Copying rule for the data below: take the line containing "Zjarr në një objekt në Klinë, në" and every line after it to the end, exactly, and drop all pictures.

=== Data supplied ===

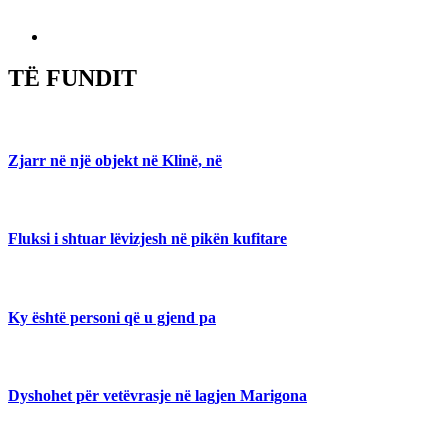
TË FUNDIT
Zjarr në një objekt në Klinë, në
Fluksi i shtuar lëvizjesh në pikën kufitare
Ky është personi që u gjend pa
Dyshohet për vetëvrasje në lagjen Marigona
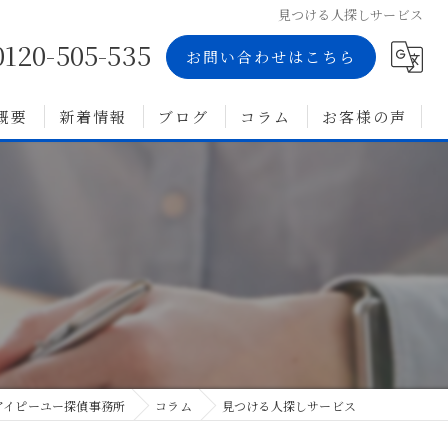
見つける人探しサービス
0120-505-535
お問い合わせはこちら
概要
新着情報
ブログ
コラム
お客様の声
アイピーユー探偵事務所
コラム
見つける人探しサービス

===

Exercise answer:
Zjarr në një objekt në Klinë, në
Fluksi i shtuar lëvizjesh në pikën kufitare
Ky është personi që u gjend pa
Dyshohet për vetëvrasje në lagjen Marigona
見つける人探しサービス
0120-505-535
お問い合わせはこちら
概要
新着情報
ブログ
コラム
お客様の声
アイピーユー探偵事務所
コラム
見つける人探しサービス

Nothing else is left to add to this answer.